Source material:
........

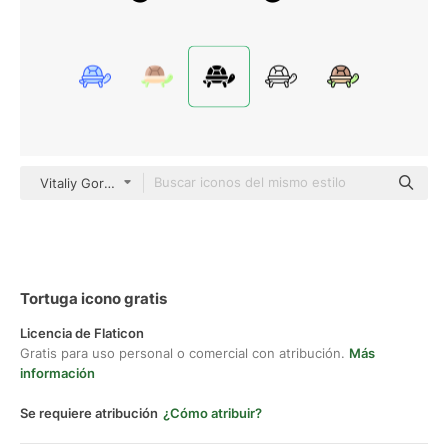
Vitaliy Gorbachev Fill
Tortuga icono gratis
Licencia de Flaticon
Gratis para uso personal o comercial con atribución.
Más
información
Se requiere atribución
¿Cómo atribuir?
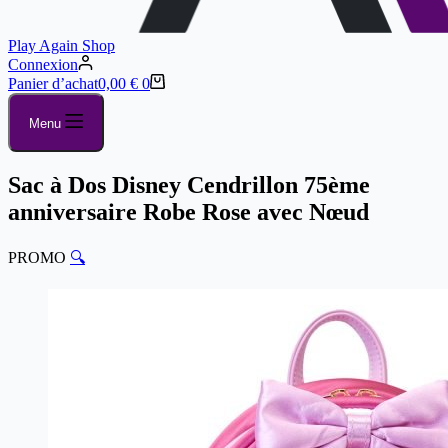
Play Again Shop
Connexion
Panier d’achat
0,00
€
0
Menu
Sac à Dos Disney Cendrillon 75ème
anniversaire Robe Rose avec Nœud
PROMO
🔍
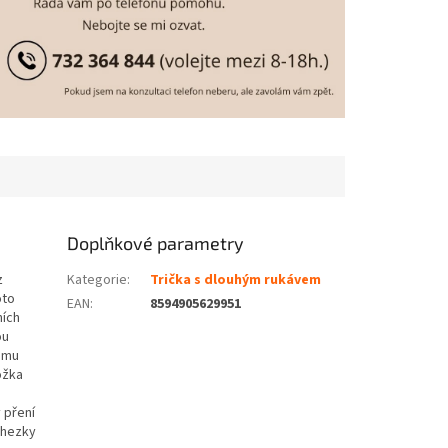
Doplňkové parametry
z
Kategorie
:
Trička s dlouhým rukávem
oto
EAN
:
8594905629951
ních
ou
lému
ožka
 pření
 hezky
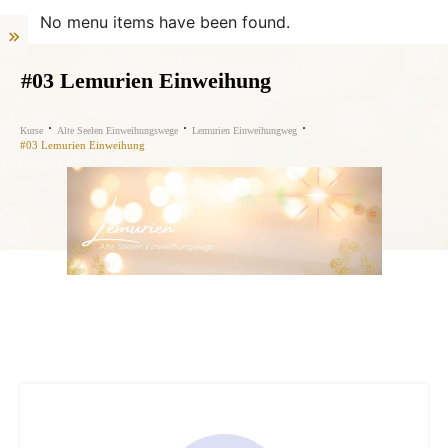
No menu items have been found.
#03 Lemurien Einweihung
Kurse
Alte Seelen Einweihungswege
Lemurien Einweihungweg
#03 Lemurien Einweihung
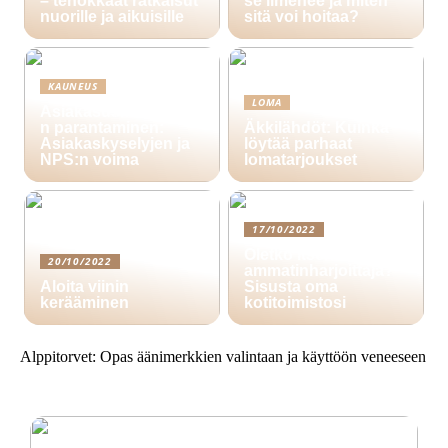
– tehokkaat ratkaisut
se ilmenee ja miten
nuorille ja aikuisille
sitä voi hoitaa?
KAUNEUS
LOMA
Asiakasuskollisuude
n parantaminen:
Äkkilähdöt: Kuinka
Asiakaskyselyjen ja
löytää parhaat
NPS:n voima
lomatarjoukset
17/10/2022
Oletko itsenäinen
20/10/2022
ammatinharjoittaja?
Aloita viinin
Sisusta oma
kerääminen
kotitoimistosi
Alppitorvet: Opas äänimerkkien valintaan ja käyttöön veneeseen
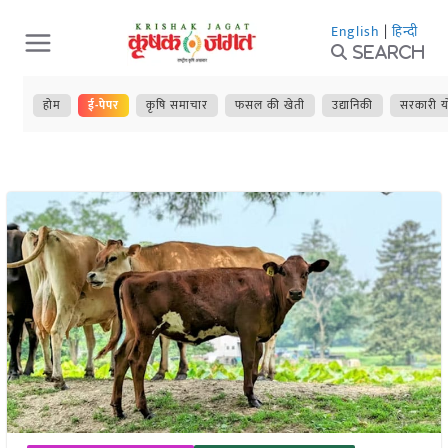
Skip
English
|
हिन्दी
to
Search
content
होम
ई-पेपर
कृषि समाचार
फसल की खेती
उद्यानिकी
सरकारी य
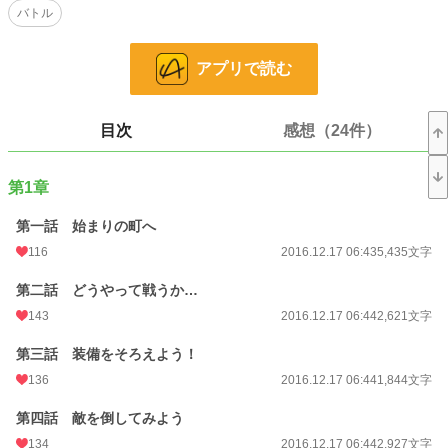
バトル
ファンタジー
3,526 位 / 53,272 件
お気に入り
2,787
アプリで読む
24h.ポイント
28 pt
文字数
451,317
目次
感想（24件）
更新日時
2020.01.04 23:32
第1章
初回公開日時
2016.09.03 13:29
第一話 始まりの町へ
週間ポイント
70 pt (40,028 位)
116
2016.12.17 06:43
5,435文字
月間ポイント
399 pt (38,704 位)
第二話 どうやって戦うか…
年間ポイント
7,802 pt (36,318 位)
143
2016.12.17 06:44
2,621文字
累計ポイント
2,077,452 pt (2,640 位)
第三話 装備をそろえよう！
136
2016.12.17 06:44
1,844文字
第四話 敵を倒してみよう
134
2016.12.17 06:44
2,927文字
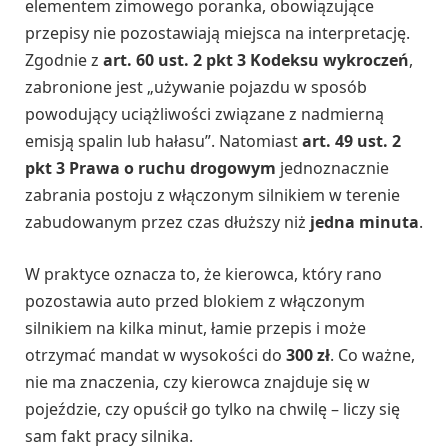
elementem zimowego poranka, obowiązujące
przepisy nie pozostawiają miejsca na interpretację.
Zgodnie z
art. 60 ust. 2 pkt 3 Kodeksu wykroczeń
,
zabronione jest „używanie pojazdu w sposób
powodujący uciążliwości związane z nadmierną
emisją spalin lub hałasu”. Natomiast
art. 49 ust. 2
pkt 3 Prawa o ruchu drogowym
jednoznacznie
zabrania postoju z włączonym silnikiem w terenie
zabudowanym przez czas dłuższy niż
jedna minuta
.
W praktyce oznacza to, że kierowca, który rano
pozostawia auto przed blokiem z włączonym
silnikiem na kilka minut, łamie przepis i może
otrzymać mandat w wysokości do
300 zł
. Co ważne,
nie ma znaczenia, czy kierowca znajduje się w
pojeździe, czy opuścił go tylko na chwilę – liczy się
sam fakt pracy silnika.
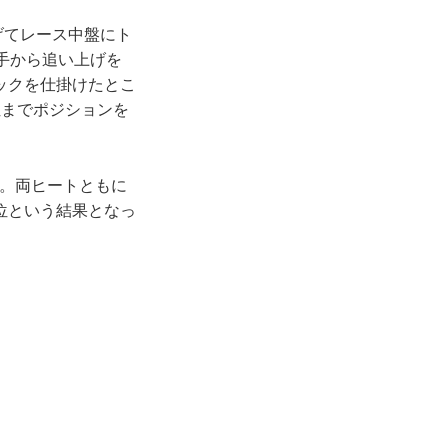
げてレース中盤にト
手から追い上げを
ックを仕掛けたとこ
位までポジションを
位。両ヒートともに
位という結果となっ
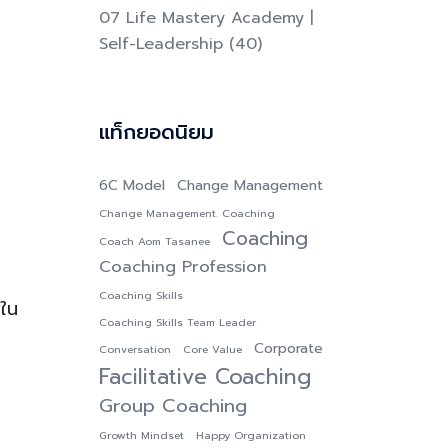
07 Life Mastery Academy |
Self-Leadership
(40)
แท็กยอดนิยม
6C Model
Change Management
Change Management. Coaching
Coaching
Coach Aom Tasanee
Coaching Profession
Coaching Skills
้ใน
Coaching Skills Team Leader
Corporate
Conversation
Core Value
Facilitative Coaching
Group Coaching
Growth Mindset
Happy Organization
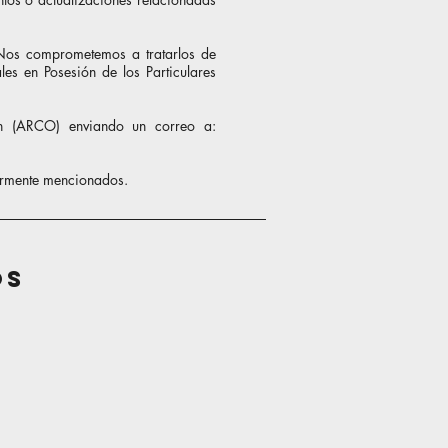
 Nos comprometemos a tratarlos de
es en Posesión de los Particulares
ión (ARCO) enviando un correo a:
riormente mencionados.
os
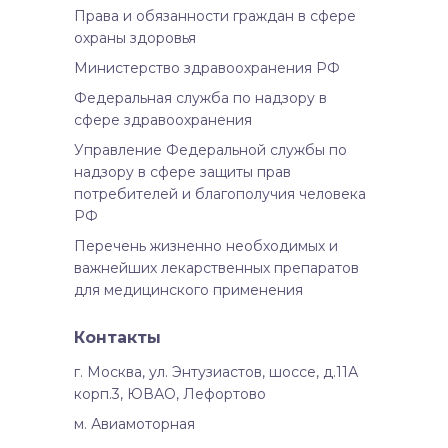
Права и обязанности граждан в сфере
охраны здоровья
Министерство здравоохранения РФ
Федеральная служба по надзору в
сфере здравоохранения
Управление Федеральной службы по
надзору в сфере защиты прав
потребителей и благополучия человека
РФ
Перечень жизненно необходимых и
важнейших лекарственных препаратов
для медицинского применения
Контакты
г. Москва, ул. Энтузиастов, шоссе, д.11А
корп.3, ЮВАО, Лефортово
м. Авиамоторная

........

What the exercise asks: Write out the entries above word for word. Do not include the pictures.

Task response:
Vitaliy Gorbachev Fill
Tortuga icono gratis
Licencia de Flaticon
Gratis para uso personal o comercial con atribución.
Más
información
Se requiere atribución
¿Cómo atribuir?
Play Again Shop
Connexion
Panier d’achat
0,00
€
0
Menu
Sac à Dos Disney Cendrillon 75ème
anniversaire Robe Rose avec Nœud
PROMO
🔍
Doplňkové parametry
z
Kategorie
:
Trička s dlouhým rukávem
oto
EAN
:
8594905629951
ních
ou
lému
ožka
 pření
 hezky
No menu items have been found.
#03 Lemurien Einweihung
Kurse
Alte Seelen Einweihungswege
Lemurien Einweihungweg
#03 Lemurien Einweihung
– tehokkaat ratkaisut
se ilmenee ja miten
nuorille ja aikuisille
sitä voi hoitaa?
KAUNEUS
LOMA
Asiakasuskollisuude
n parantaminen:
Äkkilähdöt: Kuinka
Asiakaskyselyjen ja
löytää parhaat
NPS:n voima
lomatarjoukset
17/10/2022
Oletko itsenäinen
20/10/2022
ammatinharjoittaja?
Aloita viinin
Sisusta oma
kerääminen
kotitoimistosi
Alppitorvet: Opas äänimerkkien valintaan ja käyttöön veneeseen
Skip
English
|
हिन्दी
to
Search
content
होम
ई-पेपर
कृषि समाचार
फसल की खेती
उद्यानिकी
सरकारी य
バトル
ファンタジー
3,526 位 / 53,272 件
お気に入り
2,787
アプリで読む
24h.ポイント
28 pt
文字数
451,317
目次
感想（24件）
更新日時
2020.01.04 23:32
第1章
初回公開日時
2016.09.03 13:29
第一話 始まりの町へ
週間ポイント
70 pt (40,028 位)
116
2016.12.17 06:43
5,435文字
月間ポイント
399 pt (38,704 位)
第二話 どうやって戦うか…
年間ポイント
7,802 pt (36,318 位)
143
2016.12.17 06:44
2,621文字
累計ポイント
2,077,452 pt (2,640 位)
第三話 装備をそろえよう！
136
2016.12.17 06:44
1,844文字
第四話 敵を倒してみよう
134
2016.12.17 06:44
2,927文字
elementem zimowego poranka, obowiązujące
przepisy nie pozostawiają miejsca na interpretację.
Zgodnie z
art. 60 ust. 2 pkt 3 Kodeksu wykroczeń
,
zabronione jest „używanie pojazdu w sposób
powodujący uciążliwości związane z nadmierną
emisją spalin lub hałasu”. Natomiast
art. 49 ust. 2
pkt 3 Prawa o ruchu drogowym
jednoznacznie
zabrania postoju z włączonym silnikiem w terenie
zabudowanym przez czas dłuższy niż
jedna minuta
.
W praktyce oznacza to, że kierowca, który rano
pozostawia auto przed blokiem z włączonym
silnikiem na kilka minut, łamie przepis i może
otrzymać mandat w wysokości do
300 zł
. Co ważne,
nie ma znaczenia, czy kierowca znajduje się w
pojeździe, czy opuścił go tylko na chwilę – liczy się
sam fakt pracy silnika.
げてレース中盤にト
手から追い上げを
ックを仕掛けたとこ
位までポジションを
位。両ヒートともに
位という結果となっ
07 Life Mastery Academy |
Self-Leadership
(40)
แท็กยอดนิยม
6C Model
Change Management
Change Management. Coaching
Coaching
Coach Aom Tasanee
Coaching Profession
Coaching Skills
้ใน
Coaching Skills Team Leader
Corporate
Conversation
Core Value
Facilitative Coaching
Group Coaching
Growth Mindset
Happy Organization
 Nos comprometemos a tratarlos de
es en Posesión de los Particulares
ión (ARCO) enviando un correo a:
riormente mencionados.
os
Права и обязанности граждан в сфере
охраны здоровья
Министерство здравоохранения РФ
Федеральная служба по надзору в
сфере здравоохранения
Управление Федеральной службы по
надзору в сфере защиты прав
потребителей и благополучия человека
РФ
Перечень жизненно необходимых и
важнейших лекарственных препаратов
для медицинского применения
Контакты
г. Москва, ул. Энтузиастов, шоссе, д.11А
корп.3, ЮВАО, Лефортово
м. Авиамоторная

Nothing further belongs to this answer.